Ücret- serbest meslek kazancı ayırımının önemi, vergilendirme ile ilgili ödevlerin yerine getirilmesinde ortaya çıkmaktadır. Zira, serbest meslek faaliyetinin bir hizmet akdi kapsamında bir işverene tabi ve bir işyerine bağlı olarak sürdürülmesi halinde elde edilen gelir ücret olarak vergilendirileceğinden, bu durumdaki bir mükellefin defter tutma, makbuz düzenleme, katma değer vergisi ve geçici vergi yükümlülükleri söz konusu olmayacaktır. Gelir vergisi beyannamesi verme yükümlülüğü ise, Gelir Vergisi Kanununun ücretlerin vergilendirilmesine ilişkin hükümlerinin gerektirdiği koşullarda doğabilecektir.

Söz konusu telif hakları kapsamındaki faaliyetin bir işverene tabi ve ona bağlı olarak yapılması halinde, elde edilen gelirin Gelir Vergisi Kanununun 61, 94, 103 ve 104 üncü maddeleri uyarınca ücret olarak gelir vergisine tabi tutulması gerekir ki telif hakları istisnasından yararlanması mümkün değildir.

Örneğin; Bay (C), bir televizyon kanalında işverene bağlı olarak günün yorumunu yapmakta, ayrıca üç ayrı gazetede işverene tabi olmaksızın, şahsi sorumluluğu altında kendi nam ve hesabına haftalık köşe yazıları yazmaktadır. Bay (C)’nin televizyon kanalından elde ettiği gelir ücret niteliğinde olduğundan Gelir Vergisi Kanununun ücretlerin vergilendirilmesiyle ilgili hükümleri çerçevesinde vergilendirilecek olup Telif Hakları İstisnasından yararlanması mümkün değildir.

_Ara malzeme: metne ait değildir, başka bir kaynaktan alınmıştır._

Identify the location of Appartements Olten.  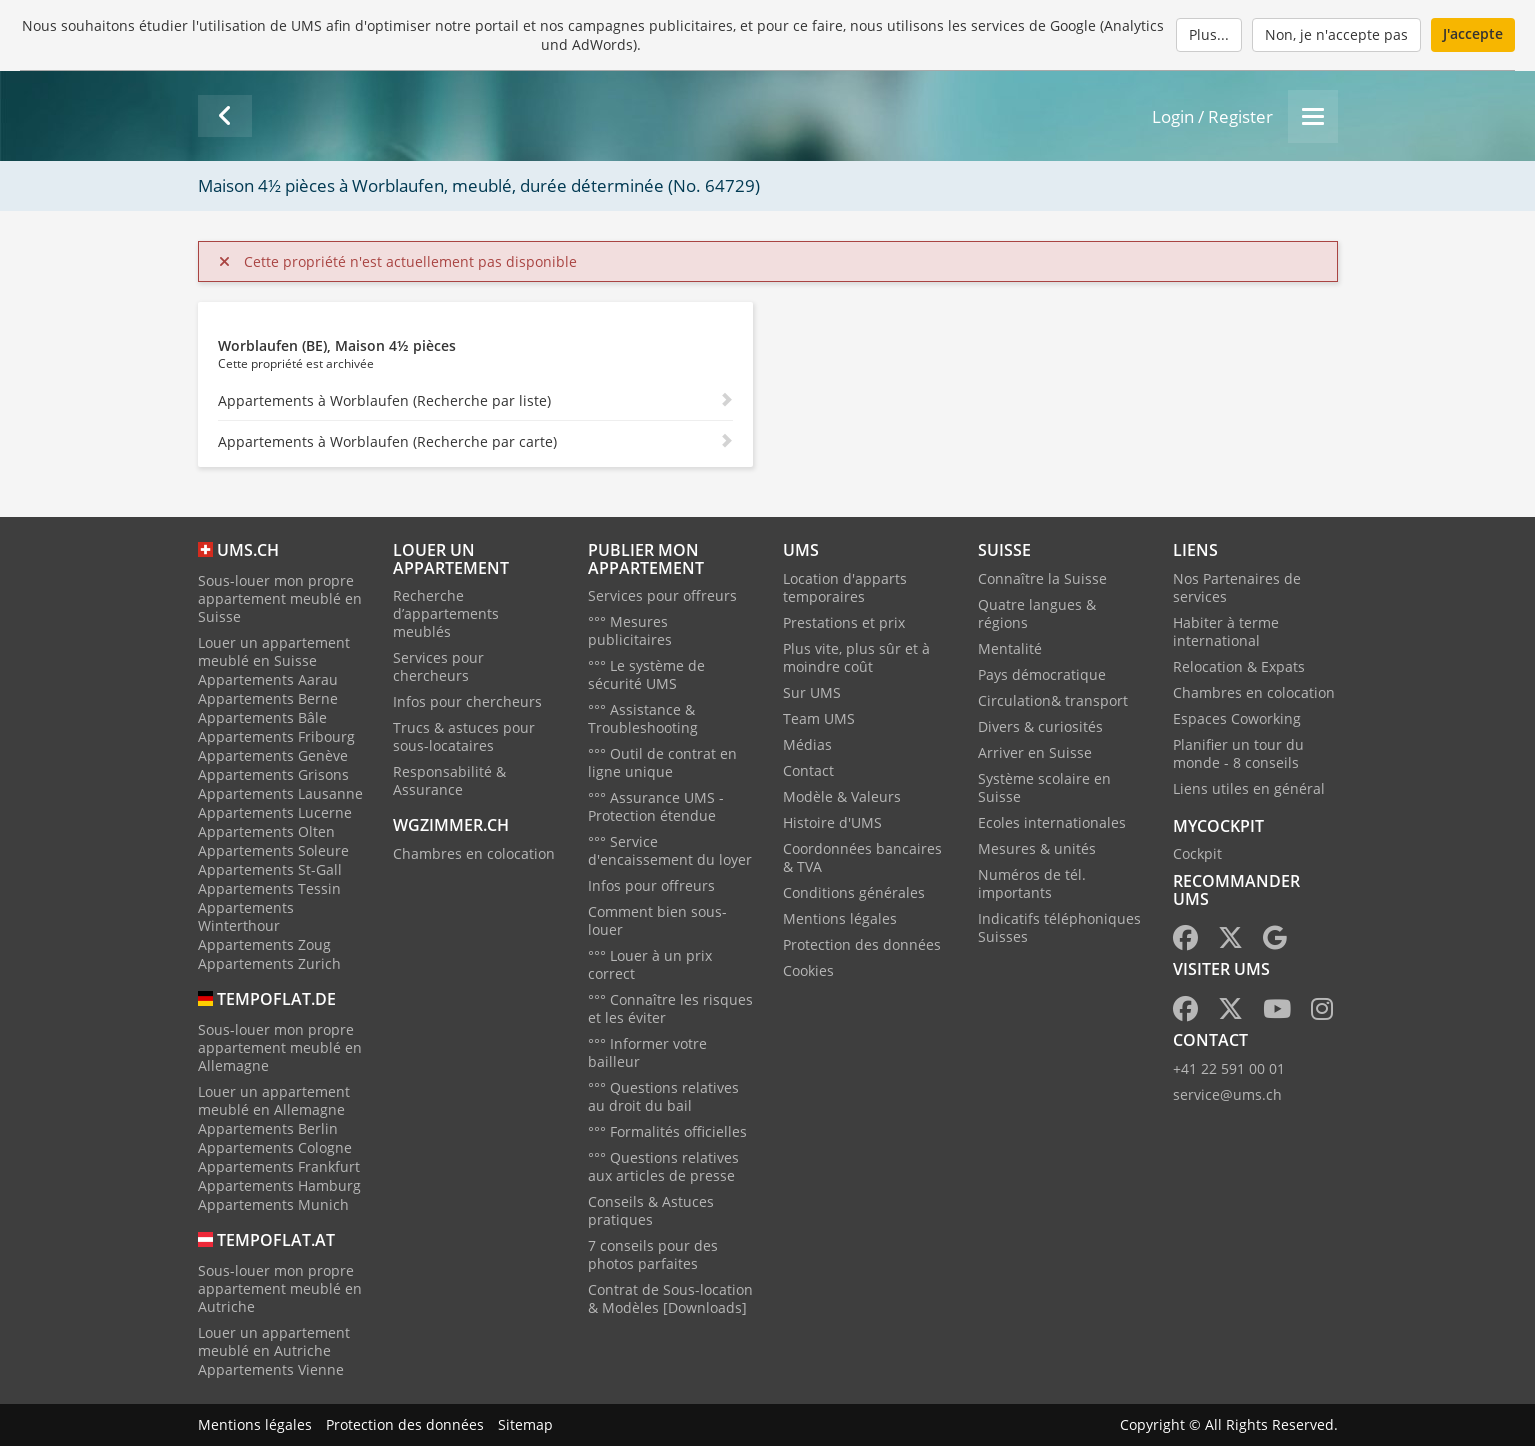 (266, 831).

Bay (C), gazetelerdeki söz konusu yazı yazma faaliyeti mutad serbest meslek faaliyeti olduğundan, serbest meslek erbabının yerine getirmesi gereken yükümlülükleri yerine getirecektir. Bununla birlikte Bay (C), söz konusu faaliyeti Gelir Vergisi Kanununun 18 inci maddesi kapsamında bulunduğundan, istisnadan yararlanacaktır.

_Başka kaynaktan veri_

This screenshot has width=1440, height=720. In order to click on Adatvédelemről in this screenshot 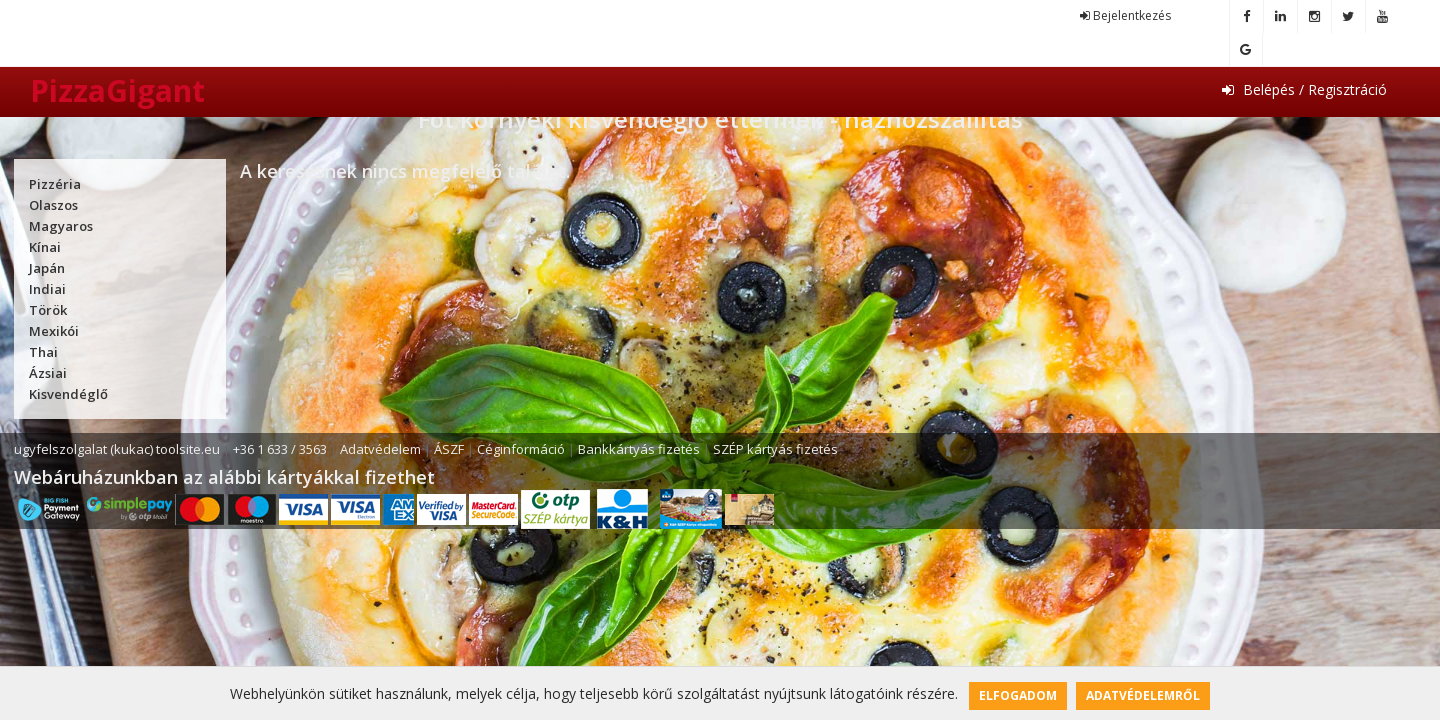 , I will do `click(1143, 695)`.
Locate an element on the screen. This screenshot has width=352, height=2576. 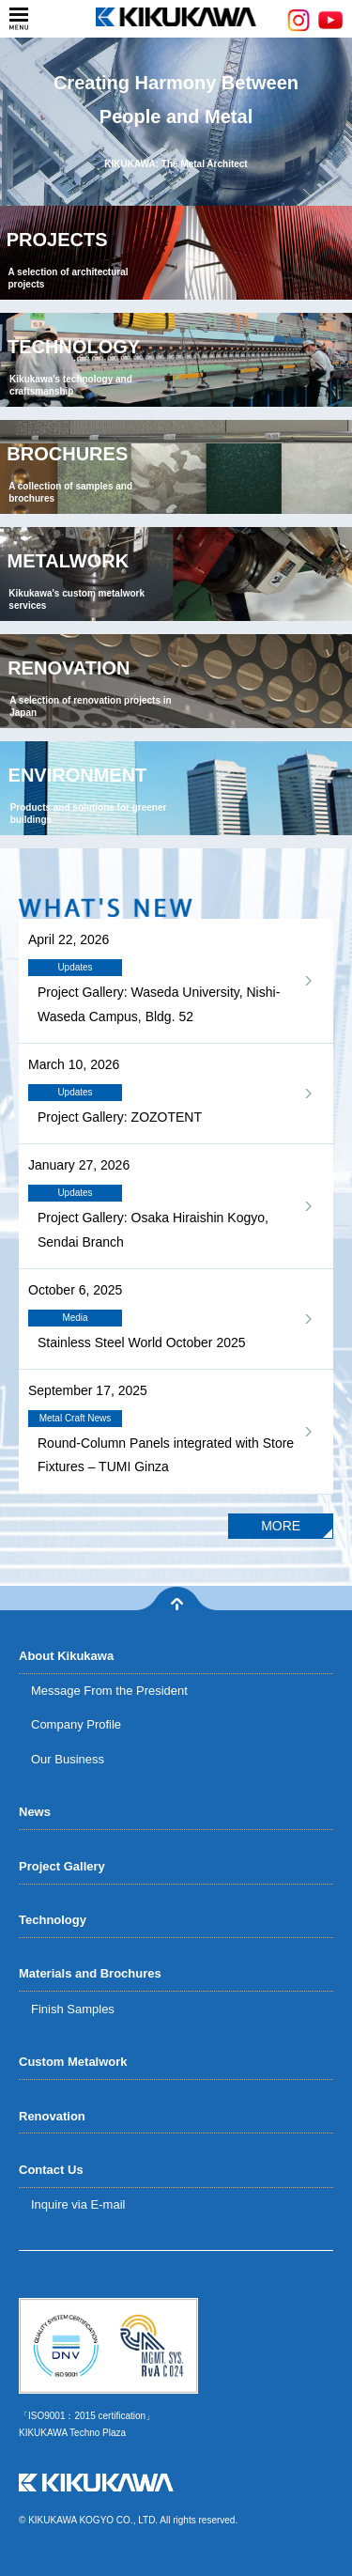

1.3.Telif Hakları ve Gayrimenkul Sermaye İradı İlişkisi

İhtira Beratı (patent) ve Telif Haklarının mucitleri, müellifleri veya kanuni mirasçıları tarafından kiraya verilmesi serbest meslek kazancı, bunların dışındaki kimseler tarafından kiraya verilmesi, gayrimenkul sermaye iradıdır. (GVK Md.70/5-6)

Katma Değer Vergisi Kanunu’nun 3/f fıkrasına göre, Gelir Vergisi Kanunu’nun 70 inci maddesinde belirtilen mal ve hakların kiralanması işleminin Katma Değer Vergisinin konusuna girdiği, aynı Kanunu’nun 17/4-d maddesine göre de, iktisadi işletmelere dahil olmayan gayrimenkullerin kiralanması işleminin KDV istisna olduğu hüküm altına alınmıştır.

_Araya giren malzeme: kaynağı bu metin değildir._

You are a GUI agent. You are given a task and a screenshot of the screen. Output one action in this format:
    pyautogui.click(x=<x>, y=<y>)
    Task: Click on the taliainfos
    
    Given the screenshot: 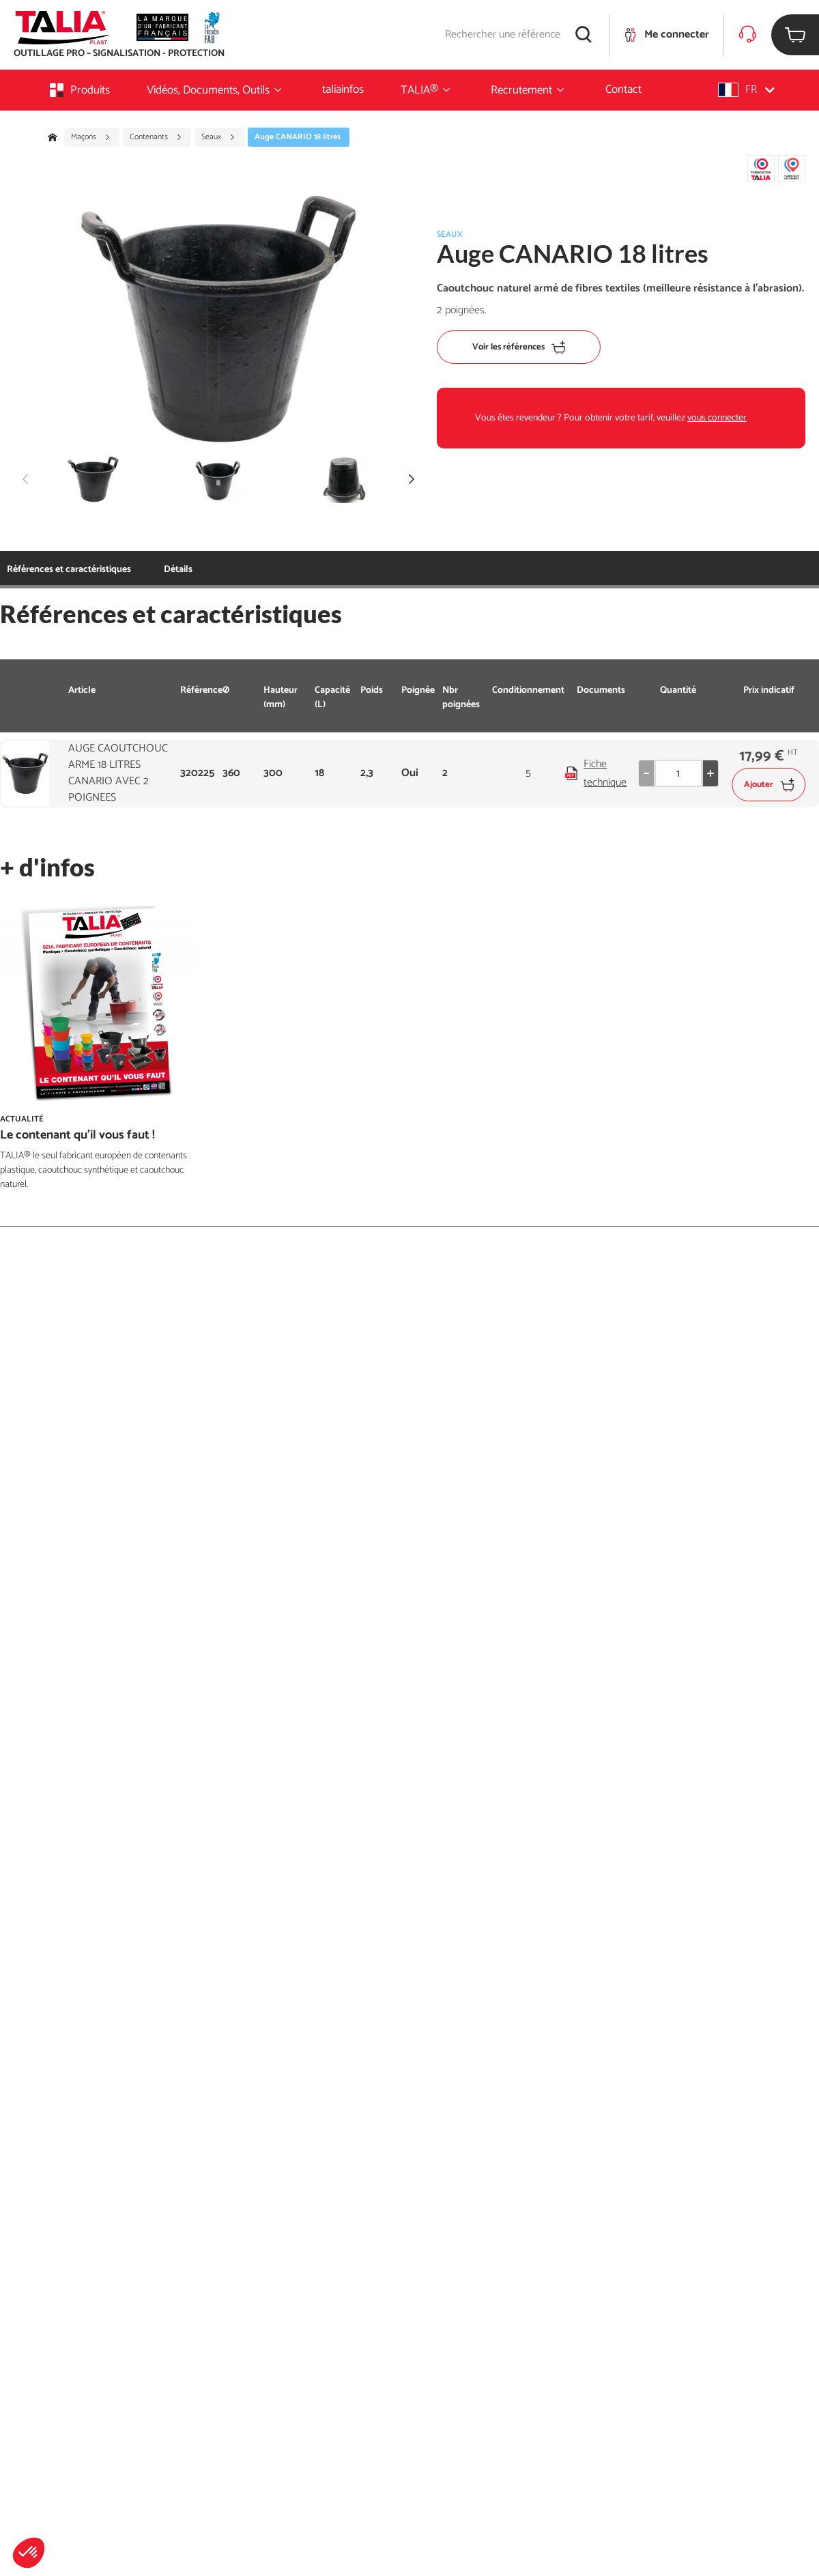 What is the action you would take?
    pyautogui.click(x=343, y=89)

Bu bilgiler ışığında Telif ve ihtira beratlarının mucitleri, müellifleri veya kanuni mirasçıları dışında kiraya verilmesi halinde elde edilen gelir gayrimenkul sermaye iradı olarak vergilendirilmesi ve Telif Hakları İstisnasından yararlandırılmaması gerekmektedir. Bunun yanında mal ve hakların kiralanması işleminin Katma Değer Vergisine tabi olduğu düşünüldüğünde telif hakları ve ihtira beratlarının kiralanması işleminde KDV’ye tabi olacağı ayrıca unutulmamalıdır.

1.4.Telif Hakları ve Değer Artış Kazancı İlişkisi

Telif Haklarının ve ihtira beratlarının müellifleri, mucitleri ve bunların kanuni mirasçıları dışında kalan kimseler tarafından elden çıkarılmasından doğan kazançlar Değer artış kazancı olarak vergilendirilecektir. (GVK Mükerrer Md.80/4)

Örneğin; Kitap yazarı Murathan ACAR, 2012 yılında “AŞK” adlı kitabı kaleme almış olup telif bedeli karşılığında NİL yayınevine satmış olup 100.000 TL’lik ücretini tahsil etmiştir. NİL yayınevi, 55.000 adet baskı yapan kitabı tanesi 25 Liradan satmıştır.

Bu bilgiler ışığında Murathan ACAR kitap satışından elde etmiş olduğu gelir telif hakları istisnasından değerlendirilir. Ancak, NİL yayınevi tarafından 55.000 Adet* 25 Lira= 1.375.000 TL’lik gelir ise Değer Artış Kazancı olarak vergilendirilmesi gerekeceğinden yayınevi tarafından elde edilen gelirin Telif Hakları İstisnasından yararlanması mümkün değildir.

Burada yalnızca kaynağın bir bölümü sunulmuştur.